Last semester from grad ML, I totally revamped stuff and started using the awesome book Understanding Machine Learning by Shai Ben-David and Shai Shalev-Shwartz (I'll try to review this in a later post). Naturally, one of the things we talked about was subgradients and subgradient descent.
I imagine that for many of you, if I asked you to define a subgradient of a convex function f at x informally (let's stick in one dimension for now), you would say something like "it's any line that that makes contact with f at x and everywhere else lies below f." This is the definition given in UML, and the definition we always see in pictures, like the one in ciml:
So then on the midterm I asked a question that was intended to be a freebie: give me the subderivatives of the ramp loss function. Ramp loss is like hinge loss (shown above), but where the negative part gets clamped at 1. Formally, it's ramp(x) = min(1, hinge(x)), where hinge(x) = max(0, 1-x).
Turns out this wasn't a freebie. The problem, obviously in retrospect, is that ramp is not convex, and therefore doesn't have subderivatives!

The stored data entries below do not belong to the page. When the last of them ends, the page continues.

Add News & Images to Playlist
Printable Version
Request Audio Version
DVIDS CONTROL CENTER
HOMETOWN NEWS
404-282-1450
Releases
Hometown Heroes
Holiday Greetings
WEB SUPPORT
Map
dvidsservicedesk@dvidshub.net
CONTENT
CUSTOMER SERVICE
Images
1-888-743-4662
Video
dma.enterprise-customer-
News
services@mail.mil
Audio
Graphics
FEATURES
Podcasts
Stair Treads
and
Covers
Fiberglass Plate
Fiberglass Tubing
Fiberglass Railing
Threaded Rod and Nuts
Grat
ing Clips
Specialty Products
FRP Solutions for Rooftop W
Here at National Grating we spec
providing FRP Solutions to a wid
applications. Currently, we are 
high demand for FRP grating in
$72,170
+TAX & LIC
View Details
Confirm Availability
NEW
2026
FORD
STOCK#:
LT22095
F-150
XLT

Or at least it doesn't have subderivatives for any x less than zero, and it's (only) subderivative for x≥0 is zero.
Several students point this out, and several students just went through the motions and computed what-we-might-normally-call subderivatives anyway. And by "what-we-might-normally-call" I of course mean what I had originally intended, and what I would have done myself if I had been a student in this course, and also what pretty much any auto-diff toolkit would do.

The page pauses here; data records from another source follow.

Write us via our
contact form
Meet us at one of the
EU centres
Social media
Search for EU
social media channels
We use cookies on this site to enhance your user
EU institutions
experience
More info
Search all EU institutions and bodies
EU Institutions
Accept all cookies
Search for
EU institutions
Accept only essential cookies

And yet, it's clearly wrong according to the definition of subgradients that we all know and use everyday in our very non-convex neural networks, when we do things like relu or hardtanh units.
It turns out (not surprisingly) that subdifferentials of non-convex functions has been studied (extensively) since the 1970s. Murdukhovich and Shao give a brief history in their paper on Banach spaces. Unfortunately, I don't actually understand most of that paper (or its citations).
I did manage to find one set of slides that I could understand, though, by Adil Bagirov for a talk on Subgradient methods in nonsmooth nonconvexoptimization! Basically the idea that Adil proposes is that we can use a gradient-ified version of a quasisecant and most/some subgradient-like methods still go through and make sense with this generalized notion.
Why am I posting this? Because it caused my brain to reconfigure itself when I was forced to think about this by the very smart students in my class! Am I going to teach quasisecants in the future? Probably not. But I am going to explicitly point out that the standard definition of subgradient doesn't work for nonconvex functions (or, more specifically, it works, but you get an empty set in a lot of cases) and that there are generalizations but that I don't think we've really figured this all out (as a community).
If anyone has other pointers that I can use in the future, I'd love to see them!